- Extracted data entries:
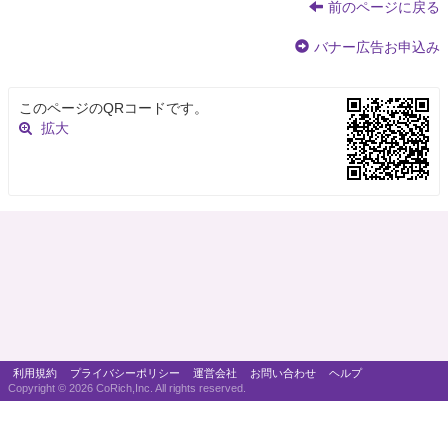
前のページに戻る
バナー広告お申込み
このページのQRコードです。
拡大
利用規約
プライバシーポリシー
運営会社
お問い合わせ
ヘルプ
Copyright ©
2026 CoRich,Inc. All rights reserved.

- YOUR INSTRUCTIONS: Each entry is to be given again exactly as it stands, with its pictures removed.

- EXERCISE SOLUTION:
前のページに戻る
バナー広告お申込み
このページのQRコードです。
拡大
利用規約
プライバシーポリシー
運営会社
お問い合わせ
ヘルプ
Copyright ©
2026 CoRich,Inc. All rights reserved.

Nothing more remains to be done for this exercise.